START DATA SUPPLIED
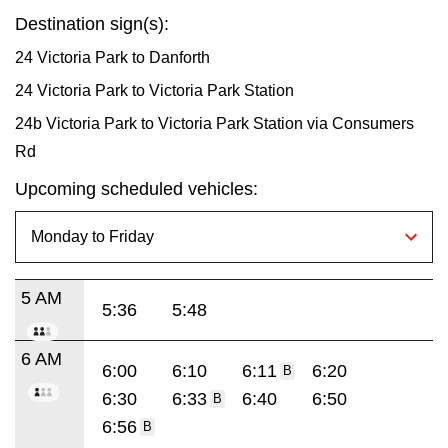
Destination sign(s):
24 Victoria Park to Danforth
24 Victoria Park to Victoria Park Station
24b Victoria Park to Victoria Park Station via Consumers
Rd
Upcoming scheduled vehicles:
5 AM
5:36
5:48
6 AM
6:00
6:10
6:11
6:20
B
6:30
6:33
6:40
6:50
B
6:56
B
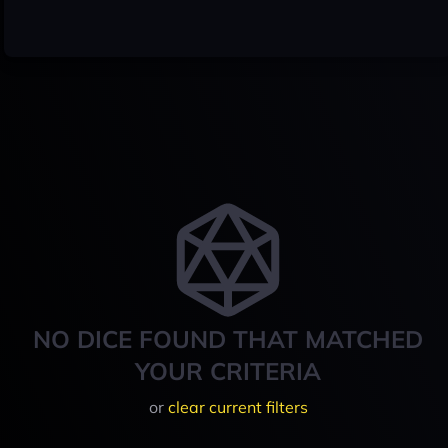
NO DICE FOUND THAT MATCHED
YOUR CRITERIA
or
clear current filters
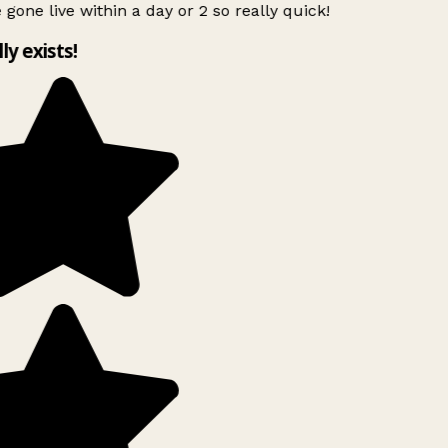
 gone live within a day or 2 so really quick!
lly exists!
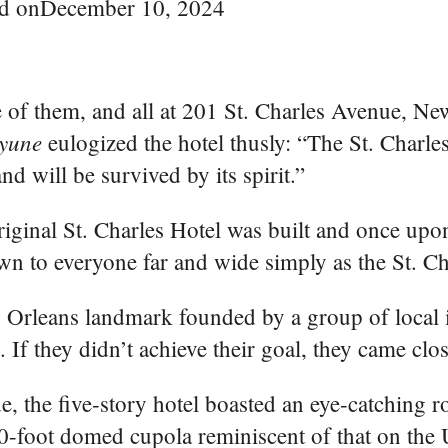
d on
December 10, 2024
e of them, and all at 201 St. Charles Avenue, Ne
yune
eulogized the hotel thusly: “The St. Charle
d will be survived by its spirit.”
iginal St. Charles Hotel was built and once upon
wn to everyone far and wide simply as the St. Ch
ew Orleans landmark founded by a group of local 
. If they didn’t achieve their goal, they came clos
, the five-story hotel boasted an eye-catching 
-foot domed cupola reminiscent of that on the U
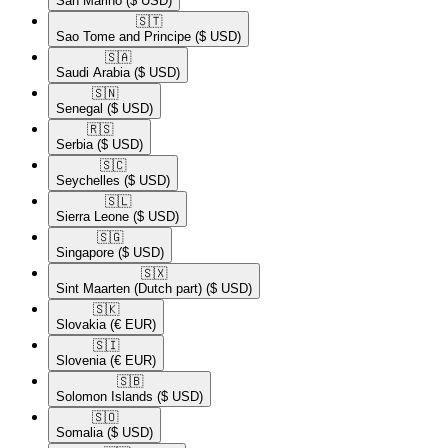
San Marino
($ USD)
🇸🇹​
Sao Tome and Principe
($ USD)
🇸🇦​
Saudi Arabia
($ USD)
🇸🇳​
Senegal
($ USD)
🇷🇸​
Serbia
($ USD)
🇸🇨​
Seychelles
($ USD)
🇸🇱​
Sierra Leone
($ USD)
🇸🇬​
Singapore
($ USD)
🇸🇽​
Sint Maarten (Dutch part)
($ USD)
🇸🇰​
Slovakia
(€ EUR)
🇸🇮​
Slovenia
(€ EUR)
🇸🇧​
Solomon Islands
($ USD)
🇸🇴​
Somalia
($ USD)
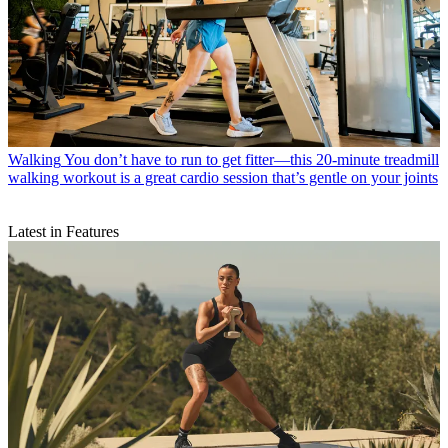
Walking
You don’t have to run to get fitter—this 20-minute treadmill
walking workout is a great cardio session that’s gentle on your joints
Latest in Features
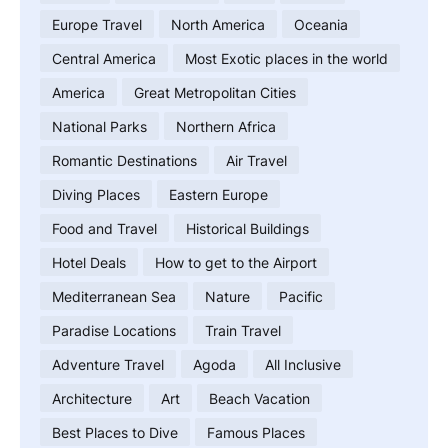
Europe Travel
North America
Oceania
Central America
Most Exotic places in the world
America
Great Metropolitan Cities
National Parks
Northern Africa
Romantic Destinations
Air Travel
Diving Places
Eastern Europe
Food and Travel
Historical Buildings
Hotel Deals
How to get to the Airport
Mediterranean Sea
Nature
Pacific
Paradise Locations
Train Travel
Adventure Travel
Agoda
All Inclusive
Architecture
Art
Beach Vacation
Best Places to Dive
Famous Places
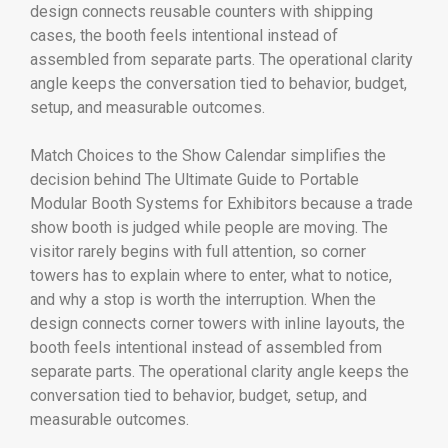
design connects reusable counters with shipping
cases, the booth feels intentional instead of
assembled from separate parts. The operational clarity
angle keeps the conversation tied to behavior, budget,
setup, and measurable outcomes.
Match Choices to the Show Calendar simplifies the
decision behind The Ultimate Guide to Portable
Modular Booth Systems for Exhibitors because a trade
show booth is judged while people are moving. The
visitor rarely begins with full attention, so corner
towers has to explain where to enter, what to notice,
and why a stop is worth the interruption. When the
design connects corner towers with inline layouts, the
booth feels intentional instead of assembled from
separate parts. The operational clarity angle keeps the
conversation tied to behavior, budget, setup, and
measurable outcomes.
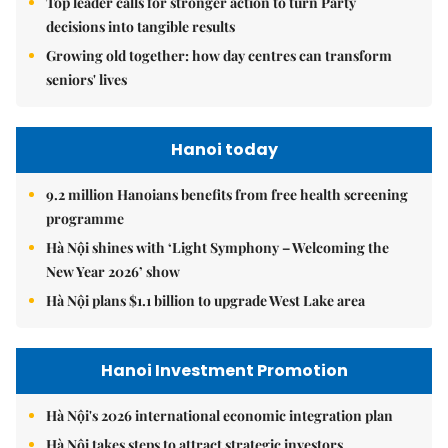
Top leader calls for stronger action to turn Party
decisions into tangible results
Growing old together: how day centres can transform
seniors' lives
Hanoi today
9.2 million Hanoians benefits from free health screening
programme
Hà Nội shines with ‘Light Symphony – Welcoming the
New Year 2026’ show
Hà Nội plans $1.1 billion to upgrade West Lake area
Hanoi Investment Promotion
Hà Nội's 2026 international economic integration plan
Hà Nội takes steps to attract strategic investors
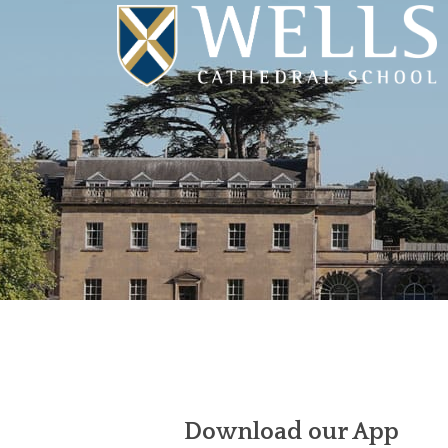
Download our App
END DATA SUPPLIED
● **TASK STATEMENT**
Go through the data above and transcribe it in full, omitting any image.

● **COMPLETED EXERCISE**
Destination sign(s):
24 Victoria Park to Danforth
24 Victoria Park to Victoria Park Station
24b Victoria Park to Victoria Park Station via Consumers
Rd
Upcoming scheduled vehicles:
5 AM
5:36
5:48
6 AM
6:00
6:10
6:11
6:20
B
6:30
6:33
6:40
6:50
B
6:56
B
NO DICE FOUND THAT MATCHED
YOUR CRITERIA
or
clear current filters
 gone live within a day or 2 so really quick!
lly exists!
d on
December 10, 2024
e of them, and all at 201 St. Charles Avenue, Ne
yune
eulogized the hotel thusly: “The St. Charle
d will be survived by its spirit.”
iginal St. Charles Hotel was built and once upon
wn to everyone far and wide simply as the St. Ch
ew Orleans landmark founded by a group of local 
. If they didn’t achieve their goal, they came clos
, the five-story hotel boasted an eye-catching 
-foot domed cupola reminiscent of that on the U
San Marino
($ USD)
🇸🇹​
Sao Tome and Principe
($ USD)
🇸🇦​
Saudi Arabia
($ USD)
🇸🇳​
Senegal
($ USD)
🇷🇸​
Serbia
($ USD)
🇸🇨​
Seychelles
($ USD)
🇸🇱​
Sierra Leone
($ USD)
🇸🇬​
Singapore
($ USD)
🇸🇽​
Sint Maarten (Dutch part)
($ USD)
🇸🇰​
Slovakia
(€ EUR)
🇸🇮​
Slovenia
(€ EUR)
🇸🇧​
Solomon Islands
($ USD)
🇸🇴​
Somalia
($ USD)
Walking
You don’t have to run to get fitter—this 20-minute treadmill
walking workout is a great cardio session that’s gentle on your joints
Latest in Features
Europe Travel
North America
Oceania
Central America
Most Exotic places in the world
America
Great Metropolitan Cities
National Parks
Northern Africa
Romantic Destinations
Air Travel
Diving Places
Eastern Europe
Food and Travel
Historical Buildings
Hotel Deals
How to get to the Airport
Mediterranean Sea
Nature
Pacific
Paradise Locations
Train Travel
Adventure Travel
Agoda
All Inclusive
Architecture
Art
Beach Vacation
Best Places to Dive
Famous Places
design connects reusable counters with shipping
cases, the booth feels intentional instead of
assembled from separate parts. The operational clarity
angle keeps the conversation tied to behavior, budget,
setup, and measurable outcomes.
Match Choices to the Show Calendar simplifies the
decision behind The Ultimate Guide to Portable
Modular Booth Systems for Exhibitors because a trade
show booth is judged while people are moving. The
visitor rarely begins with full attention, so corner
towers has to explain where to enter, what to notice,
and why a stop is worth the interruption. When the
design connects corner towers with inline layouts, the
booth feels intentional instead of assembled from
separate parts. The operational clarity angle keeps the
conversation tied to behavior, budget, setup, and
measurable outcomes.
Top leader calls for stronger action to turn Party
decisions into tangible results
Growing old together: how day centres can transform
seniors' lives
Hanoi today
9.2 million Hanoians benefits from free health screening
programme
Hà Nội shines with ‘Light Symphony – Welcoming the
New Year 2026’ show
Hà Nội plans $1.1 billion to upgrade West Lake area
Hanoi Investment Promotion
Hà Nội's 2026 international economic integration plan
Hà Nội takes steps to attract strategic investors
Download our App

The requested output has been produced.